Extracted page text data
----

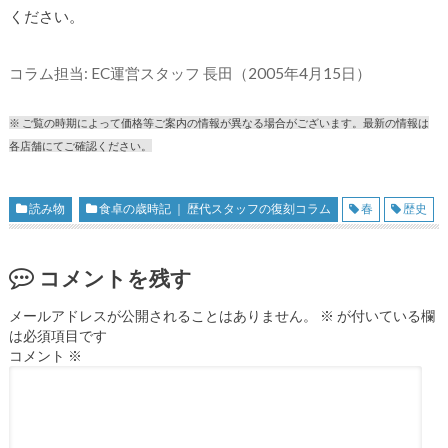
ください。
コラム担当: EC運営スタッフ 長田（2005年4月15日）
※ ご覧の時期によって価格等ご案内の情報が異なる場合がございます。最新の情報は
各店舗にてご確認ください。
読み物
食卓の歳時記 ｜ 歴代スタッフの復刻コラム
春
歴史
コメントを残す
メールアドレスが公開されることはありません。
※
が付いている欄
は必須項目です
コメント
※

----

Task directions: Please retype the data exactly as it appears, but without any of its pictures.

Answer space:
ください。
コラム担当: EC運営スタッフ 長田（2005年4月15日）
※ ご覧の時期によって価格等ご案内の情報が異なる場合がございます。最新の情報は
各店舗にてご確認ください。
読み物
食卓の歳時記 ｜ 歴代スタッフの復刻コラム
春
歴史
コメントを残す
メールアドレスが公開されることはありません。
※
が付いている欄
は必須項目です
コメント
※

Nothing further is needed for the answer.